Havia grupos utilizavam o Evangelho dos Nazarenos e dos Hebreus. Alguns desses
grupos compreendiam que Jesus era um anjo. A cristologia desses se adequava às
categorias do Antigo Testamento.O grande líder em torno da Igreja de Jerusalém
era Tiago, irmão do Senhor. Como o número de comunidades gregas foi sendo
maior, o modelo de cristianismo helenista foi prevalecendo.
A
situação política da Palestina contribuiu muito para a separação definitiva
entre judaísmo e cristianismo. Depois de muitos anos de conflitos de forças
rebeldes judaicas contra os romanos, finalmente, o imperador romano ordenou a
destruição de Jerusalém no ano 70.Alguns estudiosos consideram este evento
traumático para os judeus e com consequência para o cristianismo nascente
(Brandon, Jonathan Draper). Os grupos judaico-cristãos continuavam sua vida
vinculada ao Templo e à observância da Lei, com o evento do ano 70, eles
tiveram que se rearranjar. Muitos viram neste acontecimento uma punição aos
judeus por rejeitarem Jesus.[2]
Depois
de 70, os judeus cristãos tiveram de se espalhar pelo mundo romano. As igrejas
inicialmente eram locais e as atividades dos apóstolos eram itinerantes. As
primeiras igrejas eram domésticas. A estruturação administrativa, os dogmas, os
sacramentos e os ministérios foram se constituindo ao longo do tempo. O Novo
Testamento é testemunho de uma igreja que ainda não estava madura. No decorrer
dos Atos dos Apóstolos, vamos percebendo as soluções que os apóstolos dão para
os novos problemas. Eles instituem novos ministérios, fazem viagens
missionárias, organizam ajudas financeiras a outra igreja.
5.
A formação da Igreja nos Atos dos Apóstolos
Os
Atos dos Apóstolos apresentam algumas características da comunidade primitiva.

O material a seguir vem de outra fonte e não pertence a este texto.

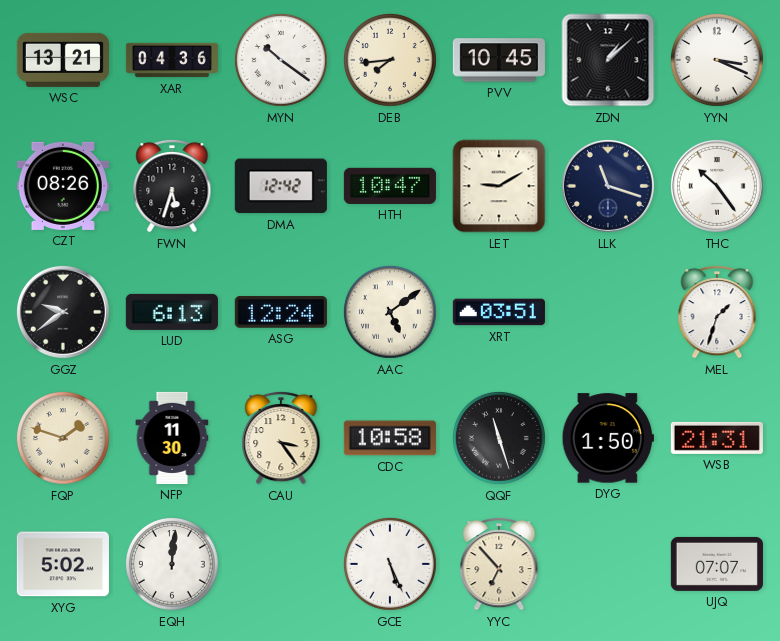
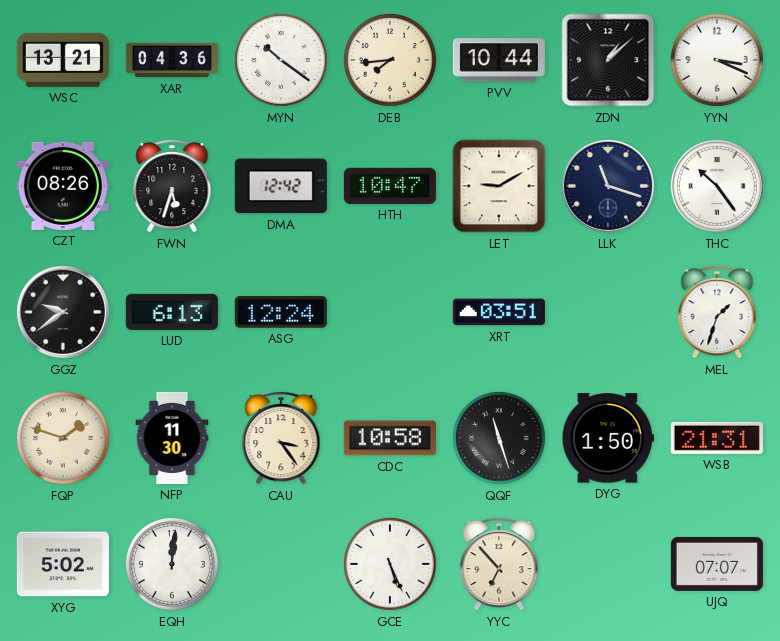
PVV: 10:45 -> 10:44
AAC: 5:09 -> none
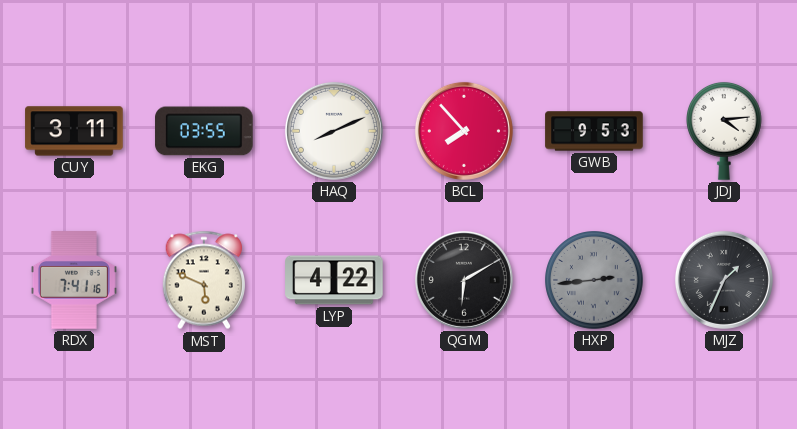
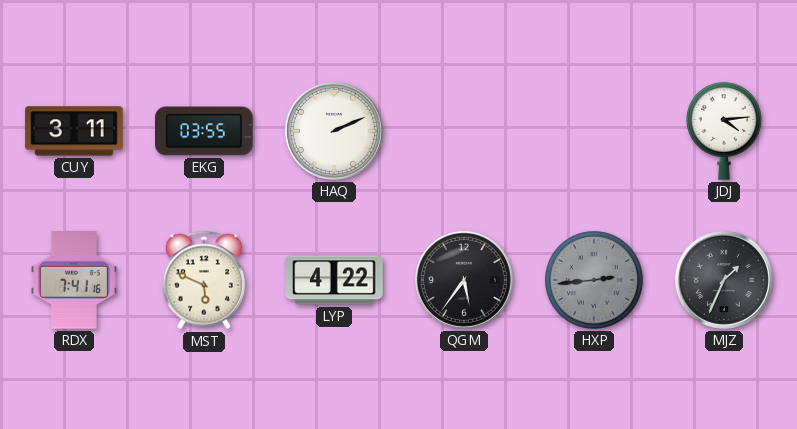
HAQ: 8:11 -> 2:11
BCL: 7:53 -> none
GWB: 9:53 -> none
QGM: 6:10 -> 5:36
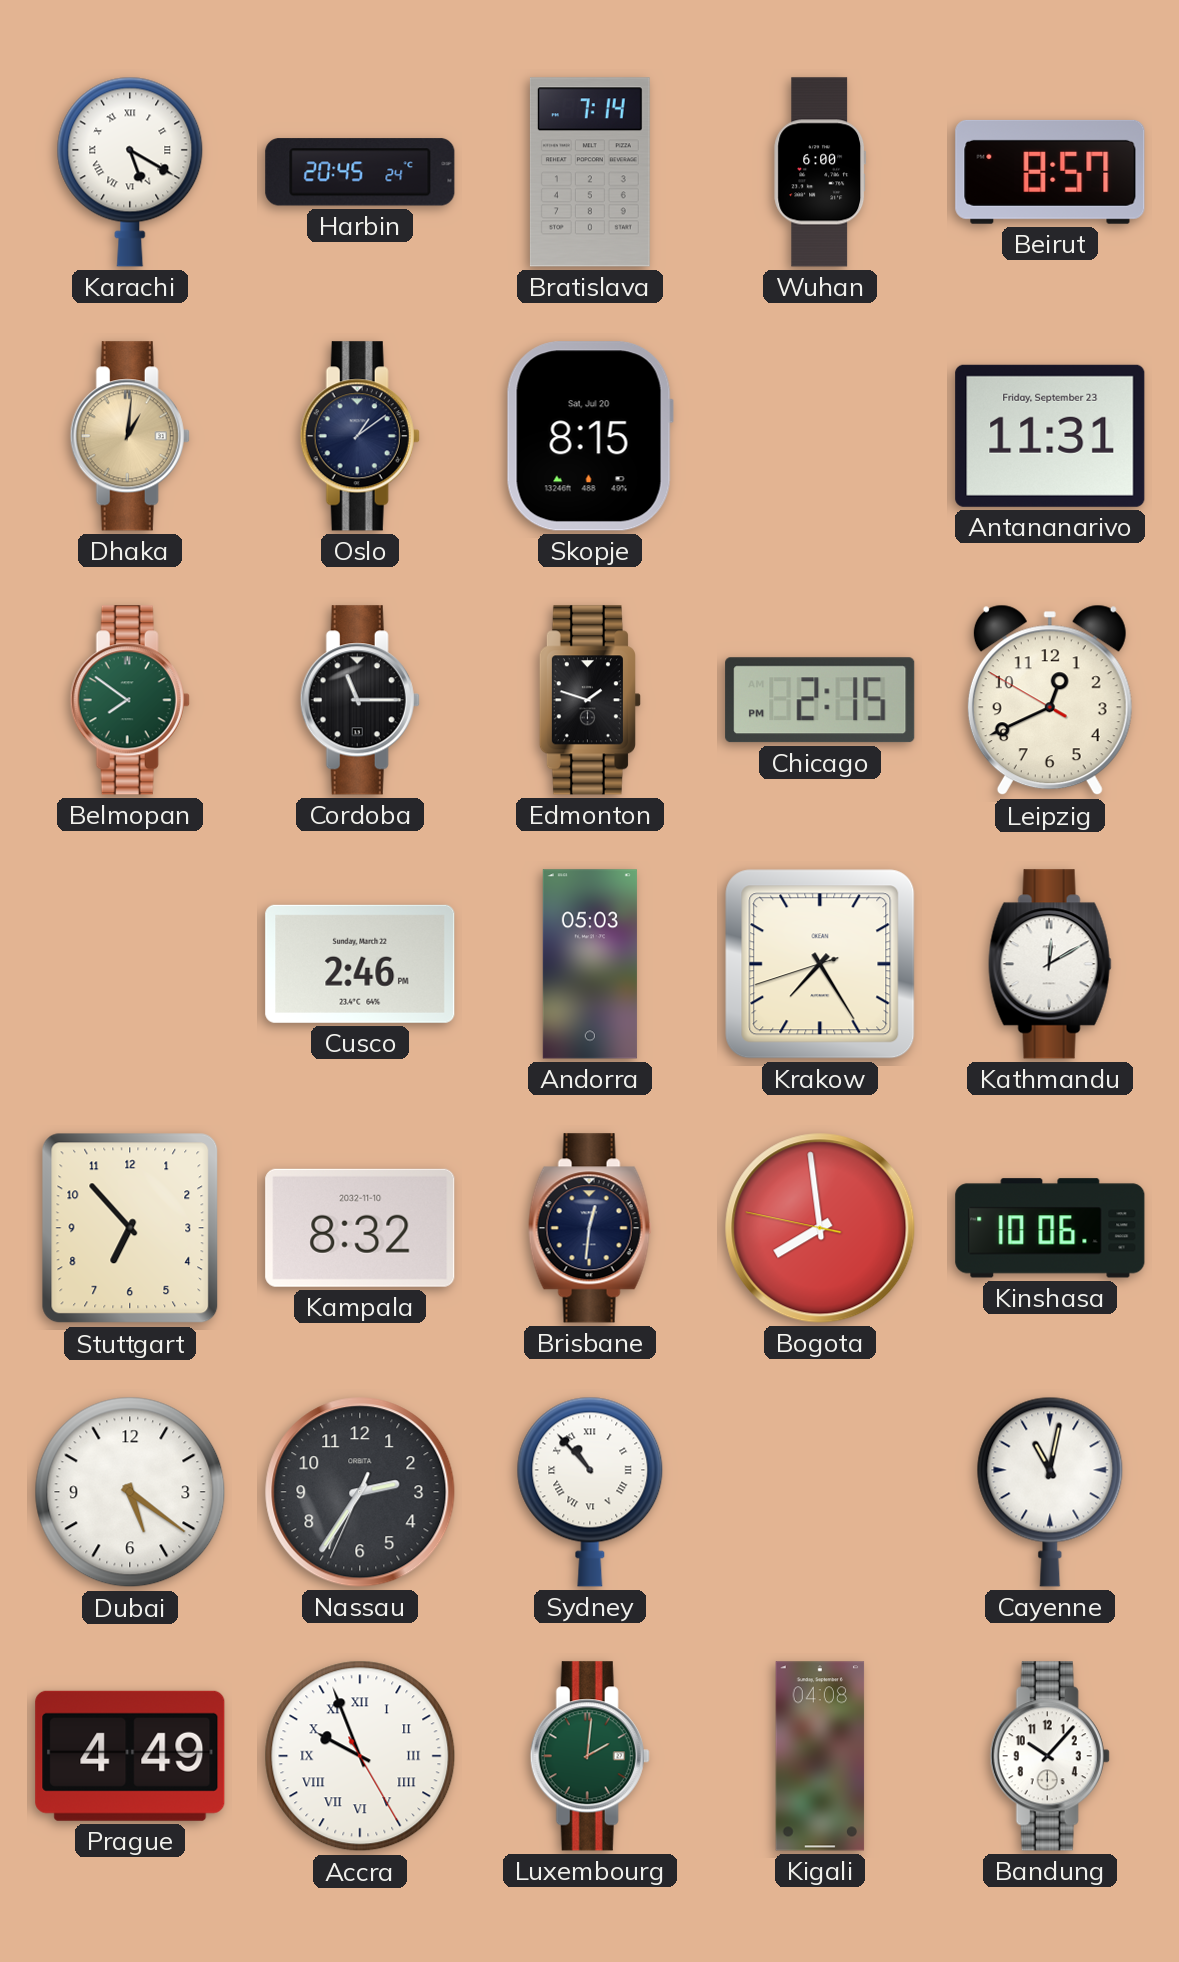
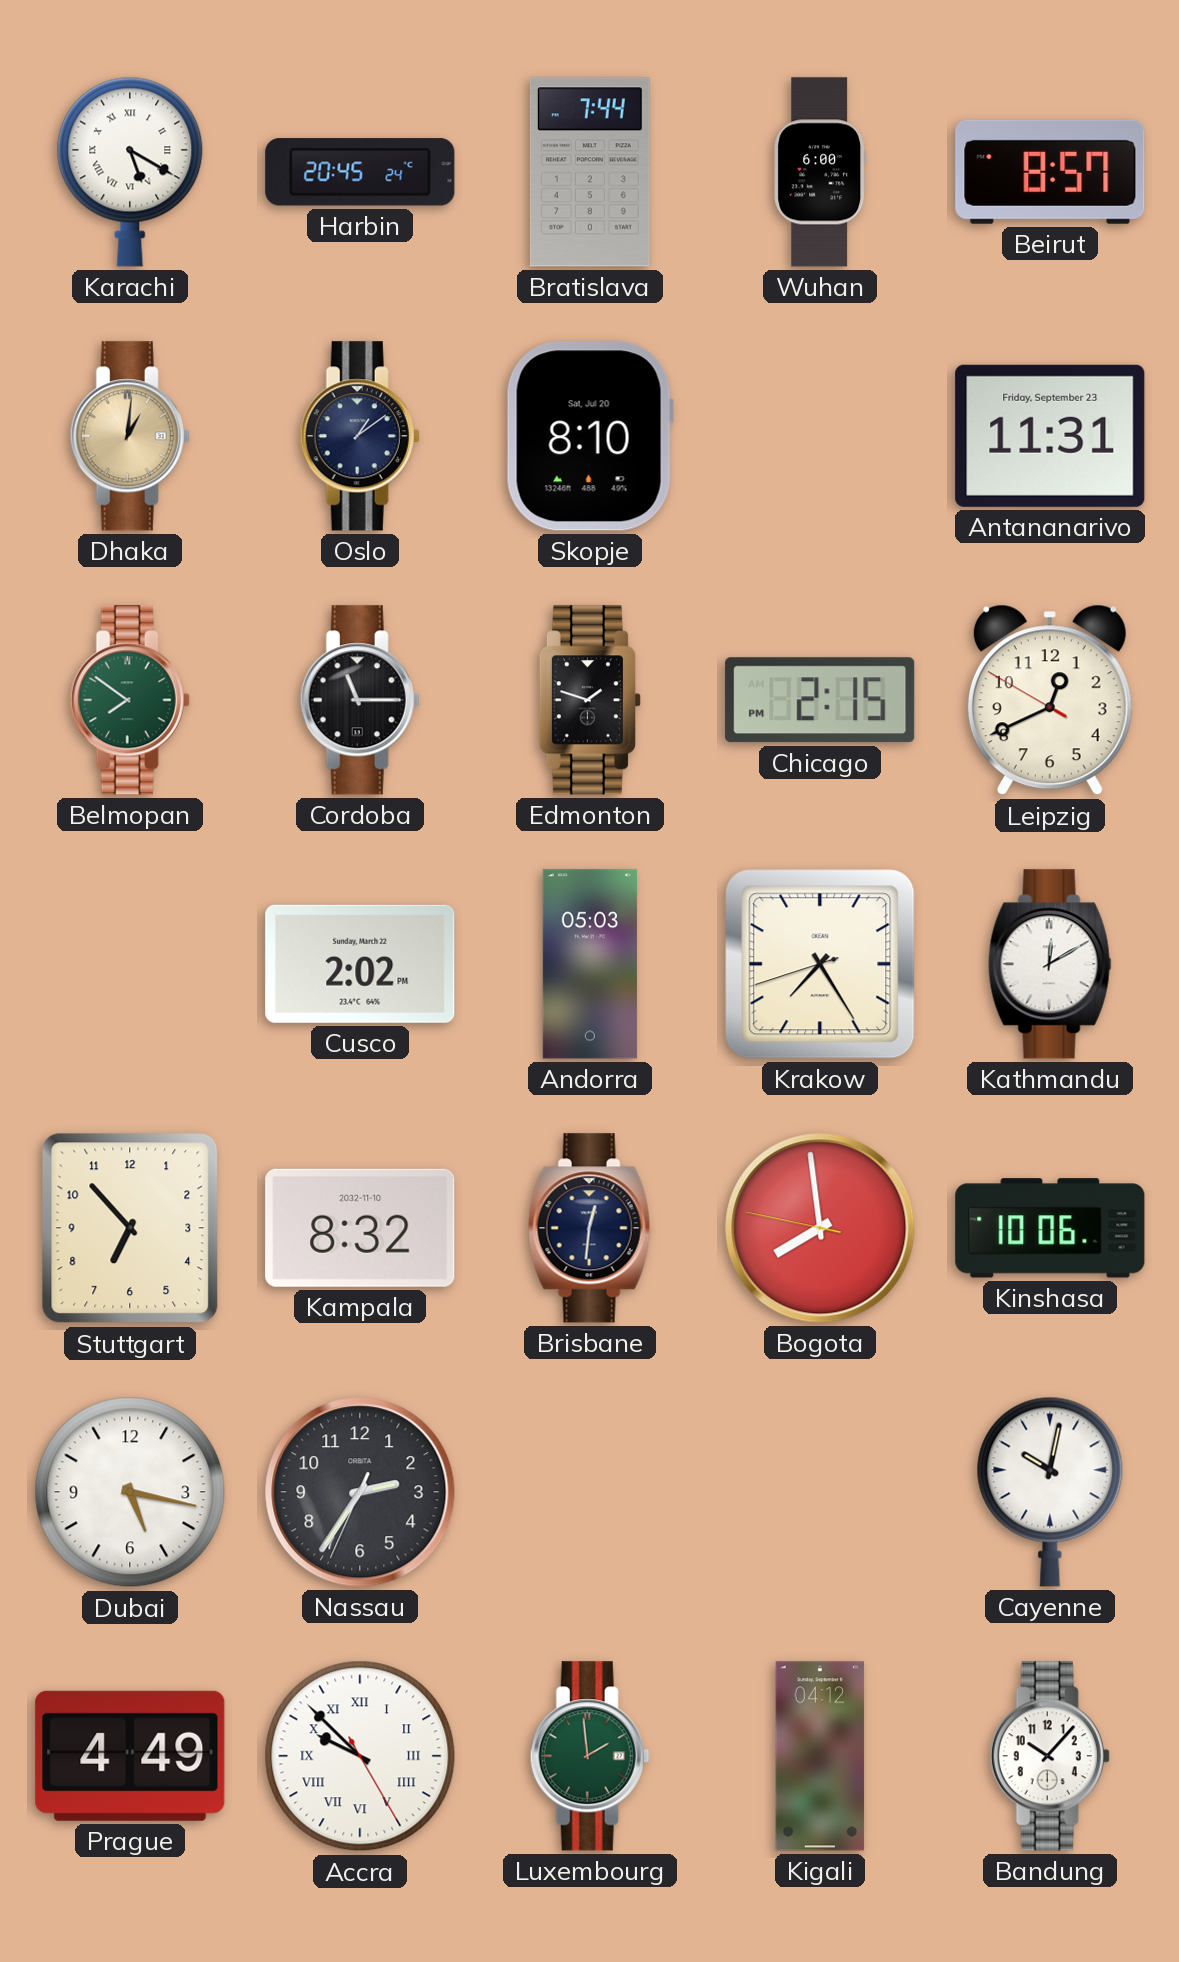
Bratislava: 7:14 -> 7:44
Skopje: 8:15 -> 8:10
Cusco: 2:46 -> 2:02
Dubai: 5:21 -> 5:17
Sydney: 10:53 -> none
Cayenne: 11:02 -> 10:02
Accra: 9:56 -> 9:52
Luxembourg: 2:01 -> 1:59
Kigali: 04:08 -> 04:12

Lucas mostra um retrato ideal da comunidade de Jerusalém dizendo que os
cristãos seguiam os ensinamentos dos apóstolos, respeitavam a comunhão
fraterna, fazem a fração do pão e as orações (2, 42). A Igreja nasce
apostólica. Isto quer dizer que os ensinamentos que a formam são de autoridade
dos apóstolos. Quando há a controvérsia sobre a necessidade da circuncisão,
Paulo e Barnabé recorrem aos apóstolos (15, 1-4). A
primeira Igreja é a de Jerusalém. A autoridade das primeiras decisões coube a
Pedro (2, 14; 3,11). É ele que dirige os primeiros discursos aos judeus
defendendo a ressurreição de Jesus. Mas tarde, Paulo se destaca na
evangelização dos gentios. Foi em Antioquia que os seguidores de Jesus foram
chamados de “cristãos” pela primeira vez (11, 26).
Os
ministérios eram exercidos pelos apóstolos e algumas pessoas às quais eles
confiavam poder. Eles instituíram diáconos para os helenistas (6,1). Havia
entre eles profetas (11, 27) e também doutores (13, 1). O caminho da atividade
de Paulo nas cidades gregas inicialmente foram as sinagogas (18,4). Elas funcionavam
como ponto de penetração do anúncio nas cidades. Este é o procedimento de Paulo
na sinagoga de Antioquia da Pisídia (13, 14-16) em Icônio (14,1).
A
doutrina original da comunidade apostólica consiste na Lei judaica interpretada
a partir da proclamação de Jesus como Cristo e Senhor Ressuscitado. O batismo
desde o início foi o ritual de entrada para a comunidade cristã (8, 26-39).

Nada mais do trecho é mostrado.